Summary
Background and Aims. Why patients with inflammatory bowel disease are at increased
risk for thrombosis is unknown. Since they may have impaired absorption of vitamins
that regulate the metabolism of homocysteine, we tested the hypothesis that they have
hyper-homocysteinemia, an established risk factor for arterial and venous thrombosis.

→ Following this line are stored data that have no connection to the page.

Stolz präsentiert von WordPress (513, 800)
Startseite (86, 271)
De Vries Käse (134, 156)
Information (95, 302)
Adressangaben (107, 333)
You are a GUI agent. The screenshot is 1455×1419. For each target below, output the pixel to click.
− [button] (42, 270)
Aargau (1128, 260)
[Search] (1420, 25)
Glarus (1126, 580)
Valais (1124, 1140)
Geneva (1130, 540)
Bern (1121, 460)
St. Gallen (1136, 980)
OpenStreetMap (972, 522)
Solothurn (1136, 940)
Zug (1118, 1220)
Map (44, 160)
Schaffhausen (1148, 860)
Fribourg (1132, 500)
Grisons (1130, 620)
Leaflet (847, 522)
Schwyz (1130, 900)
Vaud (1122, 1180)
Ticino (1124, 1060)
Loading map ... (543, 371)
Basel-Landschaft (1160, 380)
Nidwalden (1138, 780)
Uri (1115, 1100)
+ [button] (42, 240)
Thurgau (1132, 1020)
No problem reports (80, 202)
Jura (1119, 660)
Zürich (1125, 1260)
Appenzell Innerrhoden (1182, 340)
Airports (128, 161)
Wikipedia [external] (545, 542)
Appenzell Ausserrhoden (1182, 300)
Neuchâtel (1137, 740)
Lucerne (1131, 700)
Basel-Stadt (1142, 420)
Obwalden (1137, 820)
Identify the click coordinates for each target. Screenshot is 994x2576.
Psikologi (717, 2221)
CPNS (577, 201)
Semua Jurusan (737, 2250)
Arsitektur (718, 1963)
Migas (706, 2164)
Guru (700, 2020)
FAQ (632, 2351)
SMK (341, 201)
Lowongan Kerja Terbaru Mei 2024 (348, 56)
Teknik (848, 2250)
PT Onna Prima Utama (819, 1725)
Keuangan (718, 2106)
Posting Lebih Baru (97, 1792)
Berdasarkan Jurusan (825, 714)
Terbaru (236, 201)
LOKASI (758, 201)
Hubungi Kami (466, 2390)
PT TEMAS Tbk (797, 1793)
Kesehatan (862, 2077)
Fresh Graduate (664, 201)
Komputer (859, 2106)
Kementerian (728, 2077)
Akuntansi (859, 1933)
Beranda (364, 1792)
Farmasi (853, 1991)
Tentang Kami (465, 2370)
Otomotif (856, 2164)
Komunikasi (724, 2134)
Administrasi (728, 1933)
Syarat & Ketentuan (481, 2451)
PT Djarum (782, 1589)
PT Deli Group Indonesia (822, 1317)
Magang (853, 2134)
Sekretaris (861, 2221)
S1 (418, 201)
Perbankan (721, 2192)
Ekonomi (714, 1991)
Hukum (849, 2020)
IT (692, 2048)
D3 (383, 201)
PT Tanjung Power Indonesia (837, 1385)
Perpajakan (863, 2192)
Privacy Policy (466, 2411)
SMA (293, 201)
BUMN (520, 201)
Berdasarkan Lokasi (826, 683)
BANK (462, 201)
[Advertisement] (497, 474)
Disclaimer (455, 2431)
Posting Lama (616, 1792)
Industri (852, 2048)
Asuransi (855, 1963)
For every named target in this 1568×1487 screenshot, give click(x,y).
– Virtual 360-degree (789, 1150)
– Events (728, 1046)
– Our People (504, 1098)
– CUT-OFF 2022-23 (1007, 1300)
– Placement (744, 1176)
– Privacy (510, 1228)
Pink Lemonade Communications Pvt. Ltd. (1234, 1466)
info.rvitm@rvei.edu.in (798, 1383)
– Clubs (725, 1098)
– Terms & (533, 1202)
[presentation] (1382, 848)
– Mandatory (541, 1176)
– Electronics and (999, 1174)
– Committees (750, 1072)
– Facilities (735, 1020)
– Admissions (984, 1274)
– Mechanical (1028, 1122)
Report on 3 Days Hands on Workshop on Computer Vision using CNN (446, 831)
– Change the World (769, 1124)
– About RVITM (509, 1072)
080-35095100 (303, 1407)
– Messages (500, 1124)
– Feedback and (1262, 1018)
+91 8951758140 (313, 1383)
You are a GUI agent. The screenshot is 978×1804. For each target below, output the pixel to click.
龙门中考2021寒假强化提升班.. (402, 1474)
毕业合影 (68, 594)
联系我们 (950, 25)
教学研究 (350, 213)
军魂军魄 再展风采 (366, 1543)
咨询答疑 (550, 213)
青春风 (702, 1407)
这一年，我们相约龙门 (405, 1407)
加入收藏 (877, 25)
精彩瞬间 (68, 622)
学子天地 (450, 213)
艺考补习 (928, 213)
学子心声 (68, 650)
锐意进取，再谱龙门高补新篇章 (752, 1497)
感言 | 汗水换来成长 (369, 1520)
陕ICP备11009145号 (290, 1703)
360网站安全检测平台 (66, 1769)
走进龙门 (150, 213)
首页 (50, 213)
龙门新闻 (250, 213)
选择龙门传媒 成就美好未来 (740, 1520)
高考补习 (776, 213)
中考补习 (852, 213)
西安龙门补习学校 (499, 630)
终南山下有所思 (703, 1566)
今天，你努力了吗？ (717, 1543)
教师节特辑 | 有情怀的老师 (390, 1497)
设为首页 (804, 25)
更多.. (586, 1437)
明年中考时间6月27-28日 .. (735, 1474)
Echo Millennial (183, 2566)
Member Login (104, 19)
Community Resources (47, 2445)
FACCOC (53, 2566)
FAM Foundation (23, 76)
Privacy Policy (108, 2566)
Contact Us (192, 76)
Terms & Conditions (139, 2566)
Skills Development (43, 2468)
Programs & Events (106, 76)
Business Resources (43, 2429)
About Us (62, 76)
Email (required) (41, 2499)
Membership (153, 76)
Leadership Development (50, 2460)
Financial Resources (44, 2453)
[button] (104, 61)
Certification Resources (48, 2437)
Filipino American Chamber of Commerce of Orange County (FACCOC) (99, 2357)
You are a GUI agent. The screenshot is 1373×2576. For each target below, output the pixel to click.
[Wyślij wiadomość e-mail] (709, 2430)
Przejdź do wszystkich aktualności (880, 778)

Methods. The concentrations of total homocysteine (tHcy), folate and cobalamin were
measured in blood samples from 61 consecutive patients with inflammatory bowel disease
and 183 age- and sex-matched healthy controls. Results. The mean (± S.D.) concentration
of plasma tHcy was higher in patients (12.2 ± 7.7 μmol/l) than in controls (10.5 ±
4.6, p = 0.045). Eight patients (13%) had concentrations of tHcy higher than the 95th
percentile of distribution among controls, as compared with 9 healthy controls (5%,
p = 0.04). The prevalence of folate deficiency was higher in patients (15%) than in
controls (5%, p = 0.02). Oral administration of folate, cobalamin and pyridoxine to
15 patients for 30 days decreased their mean tHcy levels from 20.3 ± 9.9 to 9.5 ±
3.4 (p <0.001). Conclusions. In patients with inflammatory bowel disease there is
an increased prevalence of hyperhomocysteinemia, which can be corrected by the administration
of folate, cobalamin and pyridoxine. The high prevalence of hyperhomocysteinemia may
account for the thrombotic risk of IBD patients; whether or not its correction will
decrease the thrombotic risk should be tested in properly designed clinical trials.
Presented at the 39th Annual Meeting of the American Society of Hematology, San Diego (CA) December 5-9,
1997, and published in abstract form in Blood 1997; 90 (supplement 1): 398a.